┌────────

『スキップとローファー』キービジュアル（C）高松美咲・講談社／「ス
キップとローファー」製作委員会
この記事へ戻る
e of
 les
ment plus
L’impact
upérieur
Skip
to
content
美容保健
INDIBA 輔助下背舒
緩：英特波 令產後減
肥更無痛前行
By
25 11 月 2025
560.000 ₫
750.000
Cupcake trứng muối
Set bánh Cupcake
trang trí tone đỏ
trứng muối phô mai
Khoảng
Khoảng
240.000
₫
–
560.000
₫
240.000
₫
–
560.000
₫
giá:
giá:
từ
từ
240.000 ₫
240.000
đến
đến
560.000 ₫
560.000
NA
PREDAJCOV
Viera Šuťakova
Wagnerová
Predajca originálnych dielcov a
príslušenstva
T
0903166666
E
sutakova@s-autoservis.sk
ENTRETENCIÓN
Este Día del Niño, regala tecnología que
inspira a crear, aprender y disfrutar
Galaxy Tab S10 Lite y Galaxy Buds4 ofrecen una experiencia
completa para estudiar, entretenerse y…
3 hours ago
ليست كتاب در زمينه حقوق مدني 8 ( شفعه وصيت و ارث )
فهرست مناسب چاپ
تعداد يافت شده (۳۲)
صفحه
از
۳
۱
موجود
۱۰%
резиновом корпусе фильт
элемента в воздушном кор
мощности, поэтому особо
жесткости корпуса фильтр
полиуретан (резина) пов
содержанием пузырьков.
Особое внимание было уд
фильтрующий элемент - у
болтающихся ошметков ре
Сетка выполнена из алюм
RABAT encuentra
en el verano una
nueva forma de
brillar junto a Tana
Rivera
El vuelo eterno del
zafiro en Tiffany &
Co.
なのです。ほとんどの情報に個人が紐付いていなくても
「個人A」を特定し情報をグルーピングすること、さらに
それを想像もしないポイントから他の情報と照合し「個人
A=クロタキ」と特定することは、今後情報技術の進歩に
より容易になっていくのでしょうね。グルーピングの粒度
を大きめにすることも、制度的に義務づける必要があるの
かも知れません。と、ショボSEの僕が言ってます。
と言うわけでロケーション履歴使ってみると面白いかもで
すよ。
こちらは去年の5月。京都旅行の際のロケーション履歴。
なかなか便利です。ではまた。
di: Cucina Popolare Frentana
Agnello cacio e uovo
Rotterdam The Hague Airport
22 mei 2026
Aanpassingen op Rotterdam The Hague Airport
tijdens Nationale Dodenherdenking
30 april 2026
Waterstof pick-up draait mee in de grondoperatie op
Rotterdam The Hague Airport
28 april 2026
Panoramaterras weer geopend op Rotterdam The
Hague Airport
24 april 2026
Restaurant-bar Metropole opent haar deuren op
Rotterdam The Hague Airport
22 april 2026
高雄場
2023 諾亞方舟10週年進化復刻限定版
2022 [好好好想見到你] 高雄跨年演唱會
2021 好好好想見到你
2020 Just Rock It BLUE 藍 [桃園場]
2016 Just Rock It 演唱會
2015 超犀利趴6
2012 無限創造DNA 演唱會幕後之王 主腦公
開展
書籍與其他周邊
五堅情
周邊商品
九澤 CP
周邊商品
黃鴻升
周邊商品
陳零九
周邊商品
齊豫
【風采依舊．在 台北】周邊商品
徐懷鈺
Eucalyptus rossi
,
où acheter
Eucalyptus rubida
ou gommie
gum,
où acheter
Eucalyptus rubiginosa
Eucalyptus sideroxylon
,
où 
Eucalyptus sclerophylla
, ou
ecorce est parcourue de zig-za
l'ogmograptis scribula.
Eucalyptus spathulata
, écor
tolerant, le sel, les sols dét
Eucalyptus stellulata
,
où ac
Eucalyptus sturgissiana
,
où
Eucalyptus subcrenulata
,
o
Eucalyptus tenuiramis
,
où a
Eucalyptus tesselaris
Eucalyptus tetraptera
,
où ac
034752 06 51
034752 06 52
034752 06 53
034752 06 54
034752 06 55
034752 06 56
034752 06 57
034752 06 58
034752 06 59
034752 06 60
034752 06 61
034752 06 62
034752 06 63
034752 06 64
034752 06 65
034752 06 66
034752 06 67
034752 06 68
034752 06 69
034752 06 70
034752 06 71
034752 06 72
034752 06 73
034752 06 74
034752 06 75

└────────

Exercise description:
Which of the lines above carry the string "Just"? Pick them out and copy them.

Completed exercise:
2020 Just Rock It BLUE 藍 [桃園場]
2016 Just Rock It 演唱會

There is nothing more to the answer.